Pepper – Islander Bell Sweet Pepper

This is the story of my first Islander Bell Pepper.

Plant Specs:

  • Plant Size: 24″ – 36″ tall
  • Fruit Size: 4″ long
  • Matures: 56 days after planting
  • Spacing: 18″ – 24″ apart
  • Light: Full Sun

Special Characteristics:

I chose this plant for its pretty purple fruit. 🙂 It will be lavender or purple when ready to pick. The Bonnie website says that if you leave it on the vine long enough, it will continue to get sweeter and ripen into a very dark red color. Other websites say that picking it at this purple stage will lead to more pepper production, and they will still continue to ripen into sweeter red peppers after picked.

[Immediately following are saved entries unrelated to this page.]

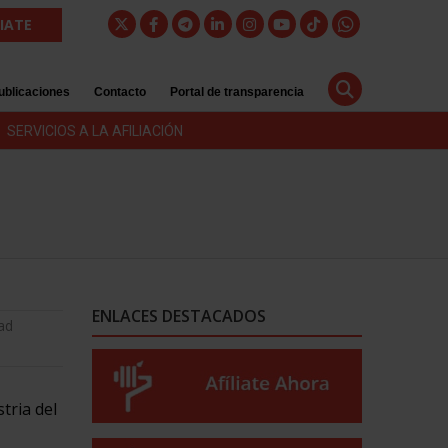
LIATE
ublicaciones
Contacto
Portal de transparencia
SERVICIOS A LA AFILIACIÓN
ENLACES DESTACADOS
ad
tria del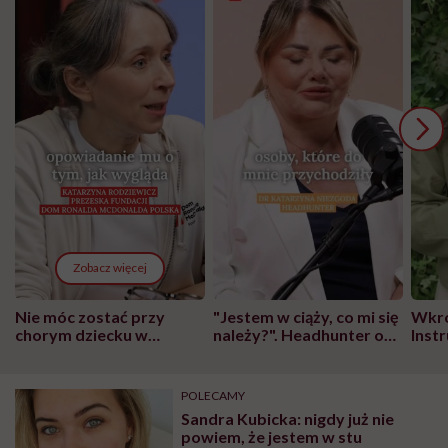
Zobacz więcej
Nie móc zostać przy
"Jestem w ciąży, co mi się
Wkró
chorym dziecku w
należy?". Headhunter o
Inst
szpitalu to tortura.
zmianie pokoleniowej u
atak
"Przeszkadzać w tym
kobiet w ciąży na rynku
wars
może chyba tylko
pracy
eksp
POLECAMY
głupota i brak
Sandra Kubicka: nigdy już nie
wyobraźni"
powiem, że jestem w stu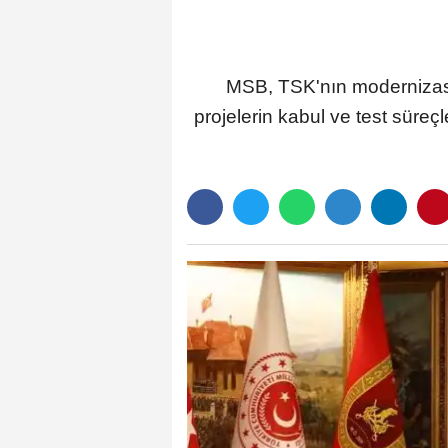
MSB, TSK'nın modernizasy
projelerin kabul ve test süre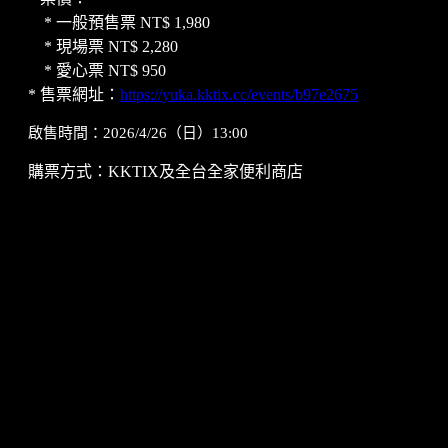
* 一般預售票 NT$ 1,980
* 現場票 NT$ 2,280
* 愛心票 NT$ 950
* 售票網址：
https://yuka.kktix.cc/events/b97e2675
啟售時間：2026/4/26（日）13:00
購票方式：KKTIX及全台全家便利商店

After a very mild winter, I decided to plant my first Islander Bell Pepper in mid-February 2017. I planted it along with a Bush Goliath tomato and a Sweet Yellow bell pepper. This was the slowest to grow and between cold nights and a hail storm, it dropped many flowers in the first couple of months.

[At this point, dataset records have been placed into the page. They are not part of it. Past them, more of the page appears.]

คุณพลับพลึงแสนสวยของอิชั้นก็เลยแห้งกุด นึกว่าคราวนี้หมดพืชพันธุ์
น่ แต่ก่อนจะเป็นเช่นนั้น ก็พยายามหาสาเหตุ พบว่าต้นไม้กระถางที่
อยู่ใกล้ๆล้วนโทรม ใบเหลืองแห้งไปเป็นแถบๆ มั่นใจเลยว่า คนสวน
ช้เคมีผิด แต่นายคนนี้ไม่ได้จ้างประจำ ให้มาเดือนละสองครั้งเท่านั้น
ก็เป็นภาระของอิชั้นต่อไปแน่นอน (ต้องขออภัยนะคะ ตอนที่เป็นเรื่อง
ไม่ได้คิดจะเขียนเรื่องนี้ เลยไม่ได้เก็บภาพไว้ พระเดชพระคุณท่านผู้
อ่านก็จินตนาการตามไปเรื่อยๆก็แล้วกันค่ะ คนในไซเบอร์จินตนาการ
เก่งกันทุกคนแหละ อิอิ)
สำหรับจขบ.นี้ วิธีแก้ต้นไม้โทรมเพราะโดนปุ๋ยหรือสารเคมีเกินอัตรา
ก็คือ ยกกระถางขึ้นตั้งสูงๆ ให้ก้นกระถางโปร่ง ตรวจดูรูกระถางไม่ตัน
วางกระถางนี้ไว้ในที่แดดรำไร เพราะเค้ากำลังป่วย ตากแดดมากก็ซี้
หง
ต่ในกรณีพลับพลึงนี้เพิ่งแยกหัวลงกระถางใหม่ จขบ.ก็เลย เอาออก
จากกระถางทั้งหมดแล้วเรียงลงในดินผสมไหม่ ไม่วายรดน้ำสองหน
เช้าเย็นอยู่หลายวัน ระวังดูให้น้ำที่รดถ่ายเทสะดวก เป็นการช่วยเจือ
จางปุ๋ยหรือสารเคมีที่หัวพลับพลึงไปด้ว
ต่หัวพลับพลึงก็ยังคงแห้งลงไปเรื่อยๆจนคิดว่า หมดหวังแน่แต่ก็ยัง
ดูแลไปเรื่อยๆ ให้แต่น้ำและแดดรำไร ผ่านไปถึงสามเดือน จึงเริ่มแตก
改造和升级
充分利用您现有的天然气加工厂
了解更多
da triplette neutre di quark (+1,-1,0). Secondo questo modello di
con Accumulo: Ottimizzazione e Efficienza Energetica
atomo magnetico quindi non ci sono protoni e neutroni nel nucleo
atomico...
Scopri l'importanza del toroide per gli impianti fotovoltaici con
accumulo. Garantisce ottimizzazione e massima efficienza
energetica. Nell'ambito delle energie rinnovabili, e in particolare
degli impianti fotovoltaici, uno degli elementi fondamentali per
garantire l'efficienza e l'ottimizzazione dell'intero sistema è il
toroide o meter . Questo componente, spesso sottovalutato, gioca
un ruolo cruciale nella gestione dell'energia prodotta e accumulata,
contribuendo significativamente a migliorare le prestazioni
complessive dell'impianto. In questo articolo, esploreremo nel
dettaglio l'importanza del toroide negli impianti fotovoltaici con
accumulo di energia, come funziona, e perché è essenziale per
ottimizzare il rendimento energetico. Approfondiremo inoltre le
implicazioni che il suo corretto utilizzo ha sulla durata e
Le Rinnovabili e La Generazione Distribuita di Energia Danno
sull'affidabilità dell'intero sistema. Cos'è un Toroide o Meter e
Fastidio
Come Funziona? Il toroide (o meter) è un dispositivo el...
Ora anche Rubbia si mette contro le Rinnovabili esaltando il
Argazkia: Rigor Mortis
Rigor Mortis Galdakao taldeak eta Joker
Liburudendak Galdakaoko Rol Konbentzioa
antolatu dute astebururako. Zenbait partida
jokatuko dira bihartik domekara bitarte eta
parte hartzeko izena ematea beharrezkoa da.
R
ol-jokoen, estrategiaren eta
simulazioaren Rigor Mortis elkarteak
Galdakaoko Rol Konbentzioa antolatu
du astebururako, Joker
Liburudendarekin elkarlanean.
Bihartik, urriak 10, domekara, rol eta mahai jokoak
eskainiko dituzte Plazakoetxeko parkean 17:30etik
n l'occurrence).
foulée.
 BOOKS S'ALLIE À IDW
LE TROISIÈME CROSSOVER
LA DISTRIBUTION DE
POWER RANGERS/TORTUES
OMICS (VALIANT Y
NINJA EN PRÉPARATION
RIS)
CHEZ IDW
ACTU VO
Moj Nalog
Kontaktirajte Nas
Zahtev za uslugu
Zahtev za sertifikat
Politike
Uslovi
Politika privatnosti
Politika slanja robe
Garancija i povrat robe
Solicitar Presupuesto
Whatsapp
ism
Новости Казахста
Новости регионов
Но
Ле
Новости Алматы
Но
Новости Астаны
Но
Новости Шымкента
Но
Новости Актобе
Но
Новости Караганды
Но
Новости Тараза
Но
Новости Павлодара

May 13, 2017: They’re growing!

Three months after planting, my peppers are finally looking like they are going to make it! I just hope the plant can handle all the little buds I see ready to bloom. My biggest pepper is a little over an inch tall, but on the skinny side. I assume it will fill out with time.

September 9, 2017: Not much to say.

This plant has performed beautifully, but the peppers are not turning purple. The ones that I did leave on the vine long enough to turn went straight from green to red. The guy down the street says his did the same thing. I will try to contact the Bonnie company and see if there is something about our North-East Texas climate that could cause this, or if they think somebody just switched the tags at the store.

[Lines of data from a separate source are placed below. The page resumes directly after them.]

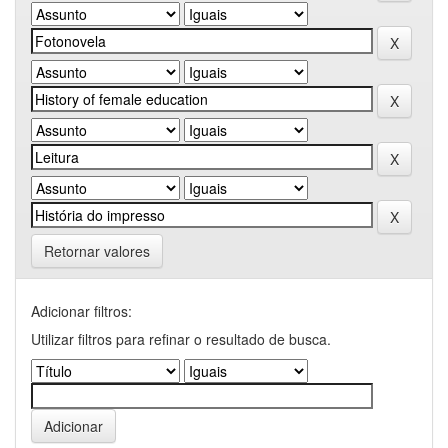
Retornar valores
Adicionar filtros:
Utilizar filtros para refinar o resultado de busca.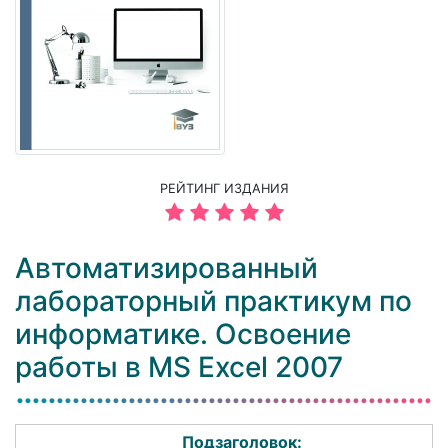
РЕЙТИНГ ИЗДАНИЯ
Автоматизированный
лабораторный практикум по
информатике. Освоение
работы в MS Excel 2007
Подзаголовок: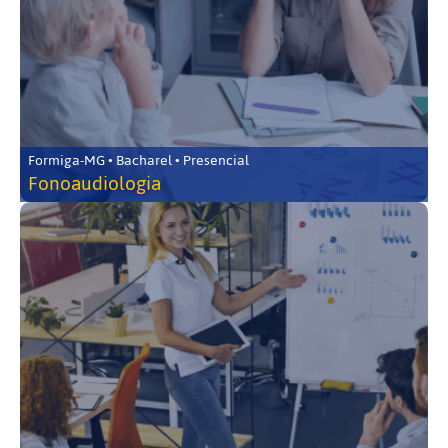
Formiga-MG • Bacharel • Presencial
Fonoaudiologia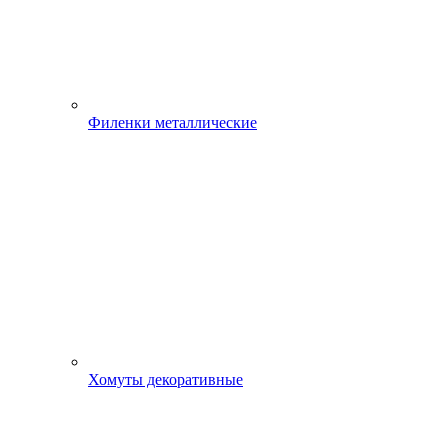
Филенки металлические
Хомуты декоративные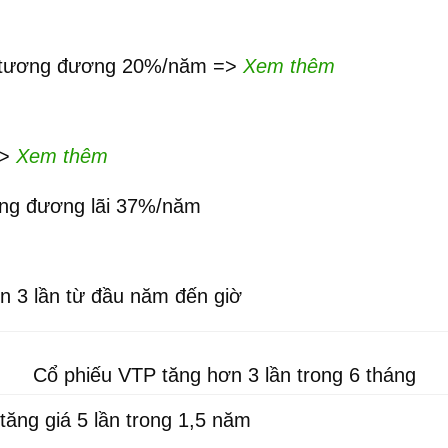
ăm, tương đương 20%/năm =>
Xem thêm
=>
Xem thêm
ương đương lãi 37%/năm
ơn 3 lần từ đầu năm đến giờ
Cổ phiếu VTP tăng hơn 3 lần trong 6 tháng
tăng giá 5 lần trong 1,5 năm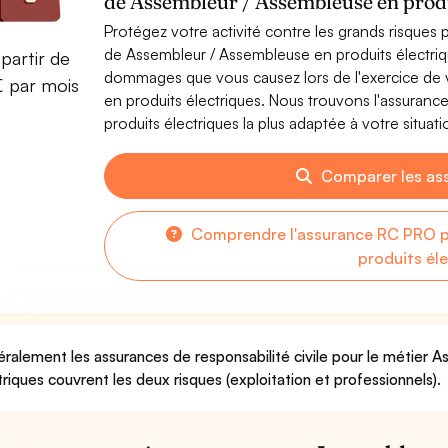
de Assembleur / Assembleuse en produ
Protégez votre activité contre les grands risques po
de Assembleur / Assembleuse en produits électriq
partir de
dommages que vous causez lors de l'exercice de 
€ par mois
en produits électriques. Nous trouvons l'assuran
produits électriques la plus adaptée à votre situati
Comparer les as
Comprendre l'assurance RC PRO p
produits él
ralement les assurances de responsabilité civile pour le métier 
triques couvrent les deux risques (exploitation et professionnels).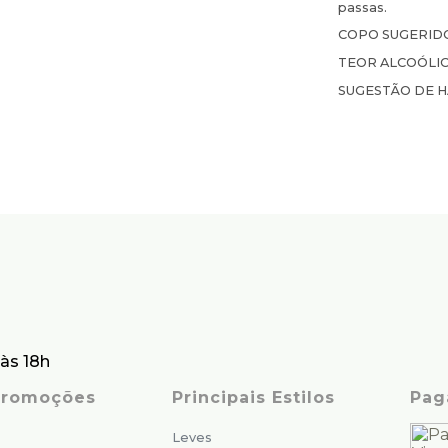
passas.
COPO SUGERID
TEOR ALCOÓLI
SUGESTÃO DE 
às 18h
 Promoções
Principais Estilos
Pag
Leves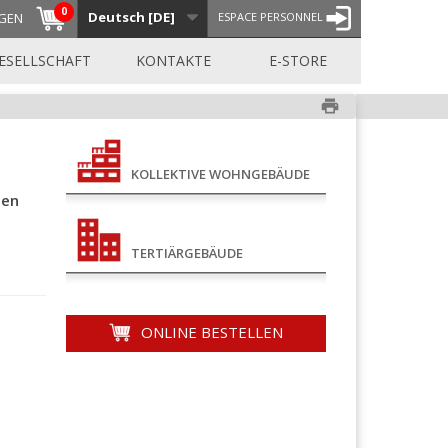
0
Deutsch [DE]
GEN
ESPACE PERSONNEL
ESELLSCHAFT
KONTAKTE
E-STORE
print
KOLLEKTIVE WOHNGEBÄUDE
len
TERTIÄRGEBÄUDE
ONLINE BESTELLEN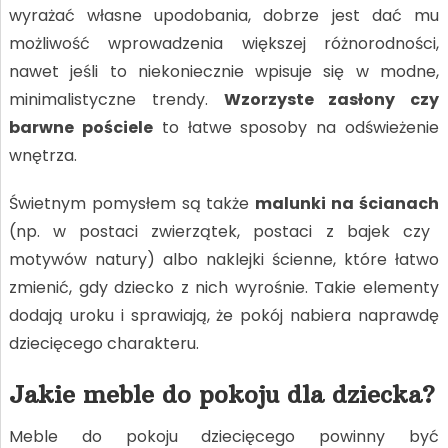
wyrażać własne upodobania, dobrze jest dać mu
możliwość wprowadzenia większej różnorodności,
nawet jeśli to niekoniecznie wpisuje się w modne,
minimalistyczne trendy.
Wzorzyste zasłony czy
barwne pościele
to łatwe sposoby na odświeżenie
wnętrza.
Świetnym pomysłem są także
malunki na ścianach
(np. w postaci zwierzątek, postaci z bajek czy
motywów natury) albo naklejki ścienne, które łatwo
zmienić, gdy dziecko z nich wyrośnie. Takie elementy
dodają uroku i sprawiają, że pokój nabiera naprawdę
dziecięcego charakteru.
Jakie meble do pokoju dla dziecka?
Meble do pokoju dziecięcego powinny być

We have eaten most of the peppers while they are still green. When we need a pepper in a recipe or for a snack, I just go out to the vine and pick which ever one looks the best. (Picking them before they are ready, they do seem to make a better cooking ingredient than raw snack.)

We are currently fighting blossom end rot. I got some lime from my grandmother a few weeks ago. It helped, but I am still getting BER on about 40% of our peppers.  This weekend I will add more lime to the pots and fertilizer to the water and to prune back anything that looks sick or like it is simply finished putting out new growth.